Areas of Expertise: Clinical Education, Immigration Law, Legal Profession and Professional Ethics


"Professor Schrag teaches Civil Procedure and Professional Responsibility, and he co-directs the Center for Applied Legal Studies, in which students represent refugees from persecution who are seeking asylum in the United States. He served for 21 years as the Director of the Public Interest Law Scholars Program, through which selected law students who plan careers as public interest lawyers receive scholarship grants and special academic enrichment and guidance in that field. Before joining the Law Center faculty in 1981, he was assistant counsel to the NAACP Legal Defense and Educational Fund, Consumer Advocate of the City of New York, a professor at Columbia University Law School, and Deputy General Counsel of the U.S. Arms Control and Disarmament Agency, from which he received a Meritorious Honor Award in 1981. Professor Schrag has also had a distinguished and varied career in civic service, which has included positions as a delegate to the District of Columbia Statehood Constitutional Convention in 1982, an editor and consultant on consumer protection during the Carter-Mondale transition, a consultant to the New York State Consumer Protection Board, a consultant to the Governor's Advisory Council of Puerto Rico, and an Academic Specialist for the United States Information Agency in the Czech Republic and Hungary. In addition, he drafted New York City's Consumer Protection Act of 1969. He is also a prolific author, having written dozens of articles on consumer law, nuclear arms control, political asylum, and various other topics for both law journals and popular publications. He is the author of fifteen books, including Reflections on Clinical Legal Education (with Michael Meltsner, 1998), Asylum Denied: A Refugee's Struggle for Safety in America (with David Ngaruri Kenney, 2008); Refugee Roulette: Disparities in Asylum Adjudication and Proposals for Reform (with Jaya Ramji-Nogales and Andrew I. Schoenholtz, 2009); and Lives in the Balance: Asylum Adjudication by the Department of Homeland Security (with Jaya Ramji-Nogales and Andrew I. Schoenholtz, 2014)."[1]

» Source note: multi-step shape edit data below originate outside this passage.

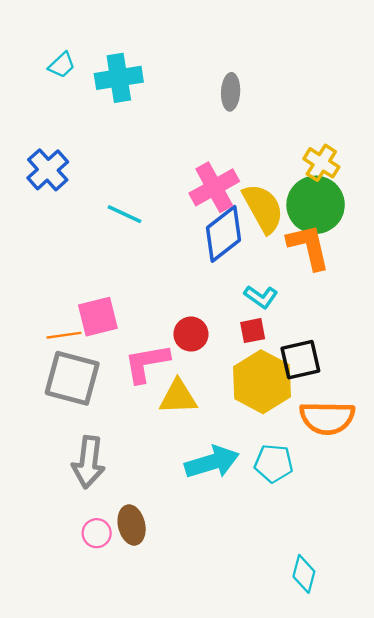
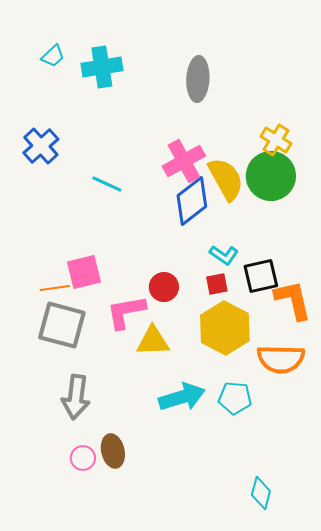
gray ellipse: (231, 92) -> (198, 79), size x1.4
orange L-shape: (309, 247) -> (293, 300), moved
black square: (300, 360) -> (261, 276), moved

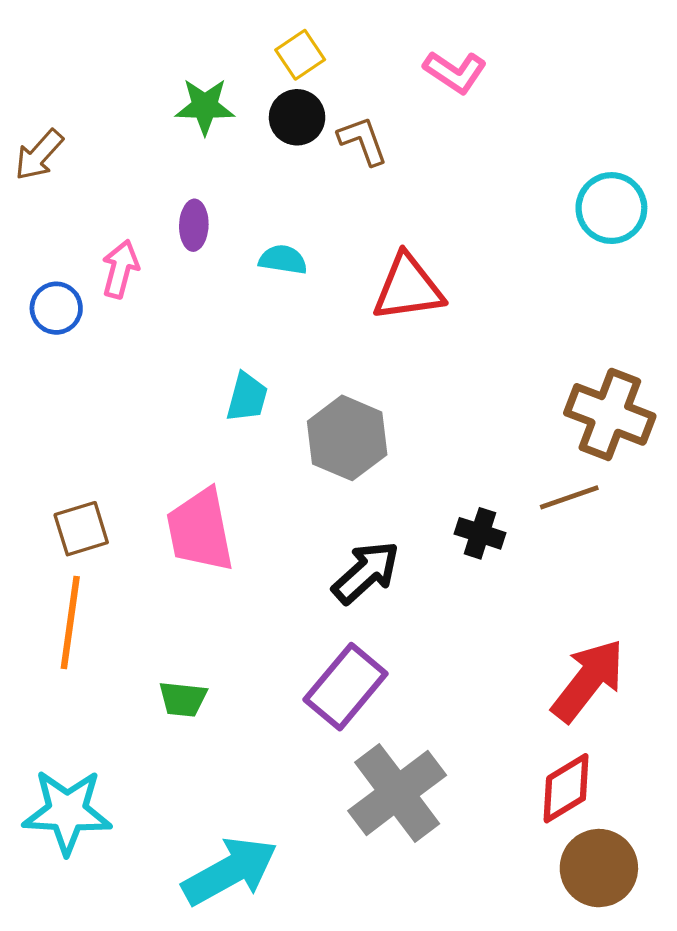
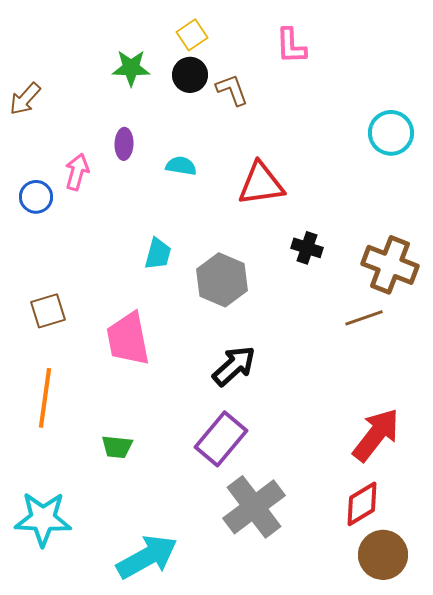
pink L-shape: (455, 72) -> (291, 46), turned 54
brown square: (81, 529) -> (48, 311), moved
black cross: (480, 533) -> (307, 248), moved

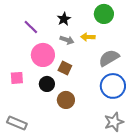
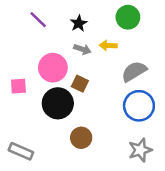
purple line: (31, 27) -> (38, 20), moved
pink square: (17, 78) -> (18, 86), moved
black circle: (47, 84) -> (58, 103), size x1.6
brown circle: (66, 100) -> (81, 138), moved

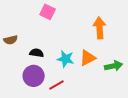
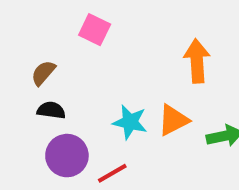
brown semicircle: (11, 40) -> (43, 73), moved, turned 144
black semicircle: (37, 53) -> (51, 110), moved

Legal Scholars Endorse California Trust Act

National Day Laborer Organizing Network posted a letter[2] of "legal scholars" who endorsed California's Trust Act.

The letter read in part:

"In practice, we have seen that immigration screening programs in jail tend to increase the likelihood of racial profiling by police, a finding that is supported by the disproportionate impact the “Secure Communities” program has had on Latinos. Given these serious concerns about local enforcement of immigration detainers and the fact that such enforcement is not mandatory, California can and should adopt the sensible protections against blanket enforcement of immigration detainers that are set forth in the TRUST Act. In doing so, it will be a model for the nation as progressive policy makers and communities consider how to respond to anti-immigrant state laws (such as Arizona’s SB 1070 and its progeny) and federal programs that have similar negative consequences for civil rights, trust in law enforcement, and public safety. We urge you to sign this important legislation."[3]

Philip Schrag was one of the signatories.

Council for a Livable World

As at March 12, 2010, Philip Schrag of the Georgetown University Law Centre on the Advisory board of the Council for a Livable World. The Council was founded in 1962 by nuclear physicist Leo Szilard and other scientists. Its purpose is to campaign against the proliferation of nuclear weapons through lobbying and by supporting candidates who share their vision.[4]